Start of Dataset records

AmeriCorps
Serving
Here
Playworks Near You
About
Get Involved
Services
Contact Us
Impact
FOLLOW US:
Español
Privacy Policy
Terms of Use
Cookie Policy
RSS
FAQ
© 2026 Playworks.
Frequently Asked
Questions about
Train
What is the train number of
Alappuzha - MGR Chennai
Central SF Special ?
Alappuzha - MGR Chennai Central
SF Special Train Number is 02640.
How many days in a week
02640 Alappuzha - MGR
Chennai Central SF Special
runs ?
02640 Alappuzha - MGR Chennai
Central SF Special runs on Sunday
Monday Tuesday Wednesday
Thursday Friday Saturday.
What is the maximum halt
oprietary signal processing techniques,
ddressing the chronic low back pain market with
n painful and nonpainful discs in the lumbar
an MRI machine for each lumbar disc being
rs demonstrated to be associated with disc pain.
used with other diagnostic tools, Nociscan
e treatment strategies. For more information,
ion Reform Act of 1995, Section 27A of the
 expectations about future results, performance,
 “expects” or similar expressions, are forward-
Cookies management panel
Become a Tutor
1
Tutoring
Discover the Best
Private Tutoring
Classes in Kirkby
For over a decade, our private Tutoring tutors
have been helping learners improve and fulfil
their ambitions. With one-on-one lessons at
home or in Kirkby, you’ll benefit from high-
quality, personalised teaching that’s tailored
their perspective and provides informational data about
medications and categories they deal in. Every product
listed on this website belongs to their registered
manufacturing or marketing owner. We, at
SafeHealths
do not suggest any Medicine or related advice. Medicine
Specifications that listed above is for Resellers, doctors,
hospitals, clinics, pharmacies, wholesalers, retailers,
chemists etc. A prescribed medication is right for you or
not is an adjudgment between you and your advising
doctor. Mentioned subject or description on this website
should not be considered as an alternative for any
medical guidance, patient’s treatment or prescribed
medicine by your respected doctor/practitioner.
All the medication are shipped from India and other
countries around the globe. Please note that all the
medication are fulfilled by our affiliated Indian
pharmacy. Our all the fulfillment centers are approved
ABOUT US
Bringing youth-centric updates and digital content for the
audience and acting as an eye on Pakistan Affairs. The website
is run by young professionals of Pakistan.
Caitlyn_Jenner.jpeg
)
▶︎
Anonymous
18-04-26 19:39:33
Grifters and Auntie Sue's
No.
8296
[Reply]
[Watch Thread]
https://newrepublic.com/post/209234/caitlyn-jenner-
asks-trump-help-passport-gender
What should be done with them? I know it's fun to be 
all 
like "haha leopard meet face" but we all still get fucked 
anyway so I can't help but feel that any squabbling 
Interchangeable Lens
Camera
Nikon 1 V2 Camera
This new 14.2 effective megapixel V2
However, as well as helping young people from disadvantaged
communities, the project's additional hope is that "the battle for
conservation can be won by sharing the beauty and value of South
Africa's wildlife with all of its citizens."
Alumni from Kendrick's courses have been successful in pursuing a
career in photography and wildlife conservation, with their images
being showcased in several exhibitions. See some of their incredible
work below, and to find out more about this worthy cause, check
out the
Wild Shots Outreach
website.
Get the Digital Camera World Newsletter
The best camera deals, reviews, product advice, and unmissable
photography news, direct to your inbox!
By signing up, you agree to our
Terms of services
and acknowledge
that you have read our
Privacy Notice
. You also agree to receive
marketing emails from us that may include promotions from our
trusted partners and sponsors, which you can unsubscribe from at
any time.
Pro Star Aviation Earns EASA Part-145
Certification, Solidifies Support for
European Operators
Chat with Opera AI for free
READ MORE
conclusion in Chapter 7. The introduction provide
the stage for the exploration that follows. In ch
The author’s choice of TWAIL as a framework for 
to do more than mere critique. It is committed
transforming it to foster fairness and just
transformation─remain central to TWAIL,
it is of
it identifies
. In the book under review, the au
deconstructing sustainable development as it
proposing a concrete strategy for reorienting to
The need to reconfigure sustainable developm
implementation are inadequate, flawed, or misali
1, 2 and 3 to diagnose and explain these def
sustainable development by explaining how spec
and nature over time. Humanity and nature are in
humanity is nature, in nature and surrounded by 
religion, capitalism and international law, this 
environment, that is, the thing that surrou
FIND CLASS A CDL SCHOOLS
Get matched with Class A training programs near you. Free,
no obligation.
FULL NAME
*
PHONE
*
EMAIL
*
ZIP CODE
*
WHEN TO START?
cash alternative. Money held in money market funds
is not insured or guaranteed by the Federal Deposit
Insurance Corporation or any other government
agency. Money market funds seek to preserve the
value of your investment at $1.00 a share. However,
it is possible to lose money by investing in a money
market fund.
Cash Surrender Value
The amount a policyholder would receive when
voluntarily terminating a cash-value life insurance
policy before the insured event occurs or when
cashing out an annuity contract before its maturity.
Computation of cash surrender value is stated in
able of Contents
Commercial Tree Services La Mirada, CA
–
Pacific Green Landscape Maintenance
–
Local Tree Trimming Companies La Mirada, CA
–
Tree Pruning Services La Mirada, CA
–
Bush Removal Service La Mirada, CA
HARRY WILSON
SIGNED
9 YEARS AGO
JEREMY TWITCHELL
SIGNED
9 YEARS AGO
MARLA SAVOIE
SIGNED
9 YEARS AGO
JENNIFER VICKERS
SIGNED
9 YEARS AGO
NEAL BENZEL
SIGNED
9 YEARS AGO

End of Dataset records

### Aim of the exercise
Take the entries and print them exactly. Keep every line.

### Result for this task
AmeriCorps
Serving
Here
Playworks Near You
About
Get Involved
Services
Contact Us
Impact
FOLLOW US:
Español
Privacy Policy
Terms of Use
Cookie Policy
RSS
FAQ
© 2026 Playworks.
Frequently Asked
Questions about
Train
What is the train number of
Alappuzha - MGR Chennai
Central SF Special ?
Alappuzha - MGR Chennai Central
SF Special Train Number is 02640.
How many days in a week
02640 Alappuzha - MGR
Chennai Central SF Special
runs ?
02640 Alappuzha - MGR Chennai
Central SF Special runs on Sunday
Monday Tuesday Wednesday
Thursday Friday Saturday.
What is the maximum halt
oprietary signal processing techniques,
ddressing the chronic low back pain market with
n painful and nonpainful discs in the lumbar
an MRI machine for each lumbar disc being
rs demonstrated to be associated with disc pain.
used with other diagnostic tools, Nociscan
e treatment strategies. For more information,
ion Reform Act of 1995, Section 27A of the
 expectations about future results, performance,
 “expects” or similar expressions, are forward-
Cookies management panel
Become a Tutor
1
Tutoring
Discover the Best
Private Tutoring
Classes in Kirkby
For over a decade, our private Tutoring tutors
have been helping learners improve and fulfil
their ambitions. With one-on-one lessons at
home or in Kirkby, you’ll benefit from high-
quality, personalised teaching that’s tailored
their perspective and provides informational data about
medications and categories they deal in. Every product
listed on this website belongs to their registered
manufacturing or marketing owner. We, at
SafeHealths
do not suggest any Medicine or related advice. Medicine
Specifications that listed above is for Resellers, doctors,
hospitals, clinics, pharmacies, wholesalers, retailers,
chemists etc. A prescribed medication is right for you or
not is an adjudgment between you and your advising
doctor. Mentioned subject or description on this website
should not be considered as an alternative for any
medical guidance, patient’s treatment or prescribed
medicine by your respected doctor/practitioner.
All the medication are shipped from India and other
countries around the globe. Please note that all the
medication are fulfilled by our affiliated Indian
pharmacy. Our all the fulfillment centers are approved
ABOUT US
Bringing youth-centric updates and digital content for the
audience and acting as an eye on Pakistan Affairs. The website
is run by young professionals of Pakistan.
Caitlyn_Jenner.jpeg
)
▶︎
Anonymous
18-04-26 19:39:33
Grifters and Auntie Sue's
No.
8296
[Reply]
[Watch Thread]
https://newrepublic.com/post/209234/caitlyn-jenner-
asks-trump-help-passport-gender
What should be done with them? I know it's fun to be 
all 
like "haha leopard meet face" but we all still get fucked 
anyway so I can't help but feel that any squabbling 
Interchangeable Lens
Camera
Nikon 1 V2 Camera
This new 14.2 effective megapixel V2
However, as well as helping young people from disadvantaged
communities, the project's additional hope is that "the battle for
conservation can be won by sharing the beauty and value of South
Africa's wildlife with all of its citizens."
Alumni from Kendrick's courses have been successful in pursuing a
career in photography and wildlife conservation, with their images
being showcased in several exhibitions. See some of their incredible
work below, and to find out more about this worthy cause, check
out the
Wild Shots Outreach
website.
Get the Digital Camera World Newsletter
The best camera deals, reviews, product advice, and unmissable
photography news, direct to your inbox!
By signing up, you agree to our
Terms of services
and acknowledge
that you have read our
Privacy Notice
. You also agree to receive
marketing emails from us that may include promotions from our
trusted partners and sponsors, which you can unsubscribe from at
any time.
Pro Star Aviation Earns EASA Part-145
Certification, Solidifies Support for
European Operators
Chat with Opera AI for free
READ MORE
conclusion in Chapter 7. The introduction provide
the stage for the exploration that follows. In ch
The author’s choice of TWAIL as a framework for 
to do more than mere critique. It is committed
transforming it to foster fairness and just
transformation─remain central to TWAIL,
it is of
it identifies
. In the book under review, the au
deconstructing sustainable development as it
proposing a concrete strategy for reorienting to
The need to reconfigure sustainable developm
implementation are inadequate, flawed, or misali
1, 2 and 3 to diagnose and explain these def
sustainable development by explaining how spec
and nature over time. Humanity and nature are in
humanity is nature, in nature and surrounded by 
religion, capitalism and international law, this 
environment, that is, the thing that surrou
FIND CLASS A CDL SCHOOLS
Get matched with Class A training programs near you. Free,
no obligation.
FULL NAME
*
PHONE
*
EMAIL
*
ZIP CODE
*
WHEN TO START?
cash alternative. Money held in money market funds
is not insured or guaranteed by the Federal Deposit
Insurance Corporation or any other government
agency. Money market funds seek to preserve the
value of your investment at $1.00 a share. However,
it is possible to lose money by investing in a money
market fund.
Cash Surrender Value
The amount a policyholder would receive when
voluntarily terminating a cash-value life insurance
policy before the insured event occurs or when
cashing out an annuity contract before its maturity.
Computation of cash surrender value is stated in
able of Contents
Commercial Tree Services La Mirada, CA
–
Pacific Green Landscape Maintenance
–
Local Tree Trimming Companies La Mirada, CA
–
Tree Pruning Services La Mirada, CA
–
Bush Removal Service La Mirada, CA
HARRY WILSON
SIGNED
9 YEARS AGO
JEREMY TWITCHELL
SIGNED
9 YEARS AGO
MARLA SAVOIE
SIGNED
9 YEARS AGO
JENNIFER VICKERS
SIGNED
9 YEARS AGO
NEAL BENZEL
SIGNED
9 YEARS AGO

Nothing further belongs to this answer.